Meski bangkrut sejak 2021, Dali dan beberapa anggota kelompok tani 752, berusaha patungan dan memberanikan diri berutang uang demi kelangsungan hidup mereka.
Rasa kecewa dan trauma karena hasil panen membusuk tidak terjual, mengakibatkan kelompok tani 752 Mambunut, menanam seadanya.
Mereka membeli bibit dengan perkiraan sebatas menutup modal. Padahal, kelompok tani 752, memiliki lahan garapan lebih 30 ha, yang biasa ditanami jagung, bawang merah, tomat, ketimun, dan cabai.

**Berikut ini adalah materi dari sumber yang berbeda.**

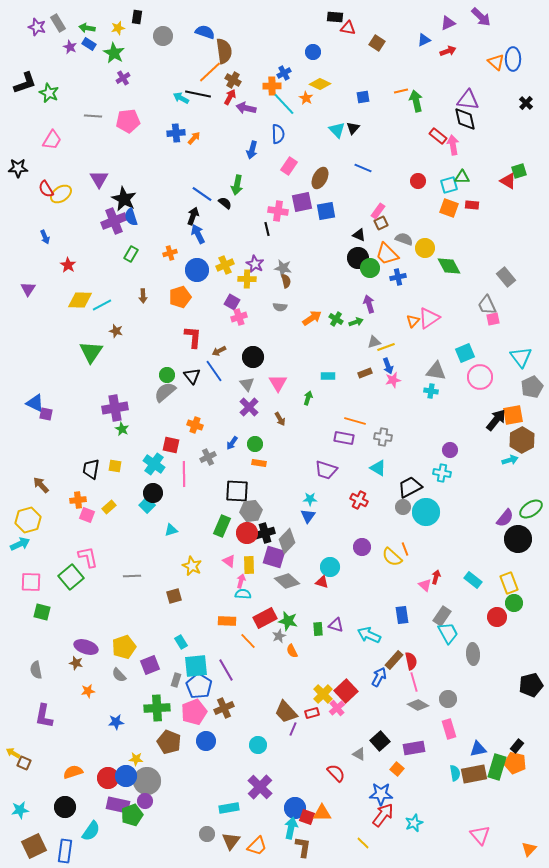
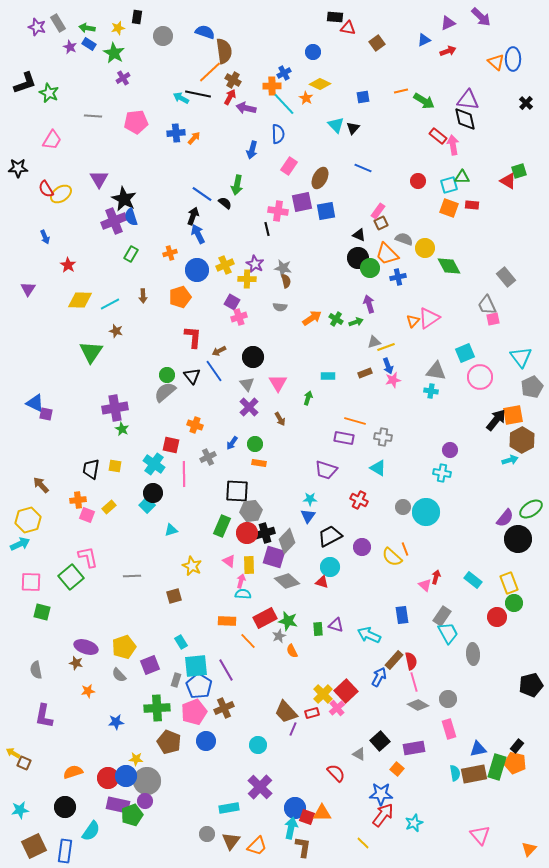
brown square at (377, 43): rotated 21 degrees clockwise
green arrow at (416, 101): moved 8 px right; rotated 135 degrees clockwise
pink pentagon at (128, 121): moved 8 px right, 1 px down
cyan triangle at (337, 130): moved 1 px left, 5 px up
cyan line at (102, 305): moved 8 px right, 1 px up
black trapezoid at (410, 487): moved 80 px left, 49 px down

Karena jika berharap keuntungan tinggi, Dali mengatakan, harapan tersebut masih sebatas impian.
‘’Petani lokal Nunukan, tantangannya adalah kedatangan kapal dari Sulawesi yang memuat sayuran. Harga sayuran Sulawesi lebih murah, sehingga hasil penjualan sayur kami itu cuma bisa untuk gali lubang tutup lubang,’’ keluhnya.
Dali mengatakan, sebenarnya, banyak sekali petani sayur Nunukan dengan lahan cukup luas bisa diberdayakan.
Sayangnya, pangsa pasar yang sulit, dan harus bersaing dengan sayuran yang didatangkan dari Sulawesi, membatasi kuantitas tanaman yang mereka tanam.
‘’Bagaimana mau menanam banyak, kalau menjualnya saja susah. Harga selalu dimainkan tengkulak, dan kalah bersaing dengan sayuran Sulawesi,’’ tegasnya.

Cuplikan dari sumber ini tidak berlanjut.